The standard variable-length integer encoding, LEB128, uses 7-bit segments where the most significant bit of each byte signals continuation, allowing for compact representation of small numbers. However, this method suffers from ambiguity, particularly with zero, where multiple byte sequences can represent the same value, which poses problems for signed data where precise byte sequencing is necessary for operations like compression. To solve this, bijou64 employs two primary techniques to ensure unique canonical encoding.

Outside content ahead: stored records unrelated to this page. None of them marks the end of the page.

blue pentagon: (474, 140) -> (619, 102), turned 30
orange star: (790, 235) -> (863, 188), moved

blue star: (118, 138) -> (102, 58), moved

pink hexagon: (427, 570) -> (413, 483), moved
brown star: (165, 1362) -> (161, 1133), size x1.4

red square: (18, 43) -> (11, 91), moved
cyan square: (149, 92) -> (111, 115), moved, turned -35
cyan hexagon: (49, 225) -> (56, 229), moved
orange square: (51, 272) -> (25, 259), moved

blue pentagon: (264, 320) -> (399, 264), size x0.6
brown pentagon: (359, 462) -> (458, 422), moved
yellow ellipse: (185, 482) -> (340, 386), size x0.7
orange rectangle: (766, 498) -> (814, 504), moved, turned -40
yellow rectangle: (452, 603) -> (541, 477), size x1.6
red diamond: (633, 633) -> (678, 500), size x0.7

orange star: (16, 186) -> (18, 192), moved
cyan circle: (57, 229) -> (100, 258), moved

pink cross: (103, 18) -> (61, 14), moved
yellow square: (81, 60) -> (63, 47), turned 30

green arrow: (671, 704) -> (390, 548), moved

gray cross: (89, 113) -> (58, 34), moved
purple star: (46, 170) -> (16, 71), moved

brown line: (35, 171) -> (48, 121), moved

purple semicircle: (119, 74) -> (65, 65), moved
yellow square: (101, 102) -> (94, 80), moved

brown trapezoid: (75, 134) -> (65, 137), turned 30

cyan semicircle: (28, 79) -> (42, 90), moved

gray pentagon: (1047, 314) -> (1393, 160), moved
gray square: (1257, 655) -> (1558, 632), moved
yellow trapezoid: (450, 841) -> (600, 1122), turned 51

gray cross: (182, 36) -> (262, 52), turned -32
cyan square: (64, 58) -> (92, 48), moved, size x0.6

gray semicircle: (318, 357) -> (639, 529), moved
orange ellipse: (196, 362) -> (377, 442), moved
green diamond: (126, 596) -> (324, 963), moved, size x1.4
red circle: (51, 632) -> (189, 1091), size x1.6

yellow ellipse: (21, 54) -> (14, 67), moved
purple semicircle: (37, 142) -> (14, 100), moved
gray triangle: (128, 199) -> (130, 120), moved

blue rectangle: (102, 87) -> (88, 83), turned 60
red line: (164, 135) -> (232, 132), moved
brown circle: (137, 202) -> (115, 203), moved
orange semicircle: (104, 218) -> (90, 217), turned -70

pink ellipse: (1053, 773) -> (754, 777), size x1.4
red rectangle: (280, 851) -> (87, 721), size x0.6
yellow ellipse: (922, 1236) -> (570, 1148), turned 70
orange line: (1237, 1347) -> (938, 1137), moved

First, it utilizes a first byte with "double duty," where the initial byte can either represent the value directly for small numbers or act as a tag indicating how many subsequent bytes represent the actual number, facilitating $\text{O}(1)$ memory allocation for decoding. Second, it uses offsets to point to the subsequent bytes in a structured manner rather than repeating the number itself. For instance, instead of simply repeating a value, offsets are used to point to the next byte, thereby ensuring that the overall encoding uniquely maps to the integer, for example, by offsetting subsequent bytes by a value like 248 when transitioning to a new length.
This structural approach leads to a specific layout where the length of the encoding is encoded in a predictable pattern across the byte sequence. The method results in byte sequences that are contiguous big-endian integers, which modern CPUs can efficiently process using byte-swap instructions, contrasting with LEB128’s interleaved 7-bit chunks. Furthermore, this format promotes predictable branch prediction; the tag selection often results in stable patterns almost immediately, which contributes to superior performance. Arithmetic operations are also made relatively cheap, as adding the offset is a simple constant operation in the hot path of the encoding process.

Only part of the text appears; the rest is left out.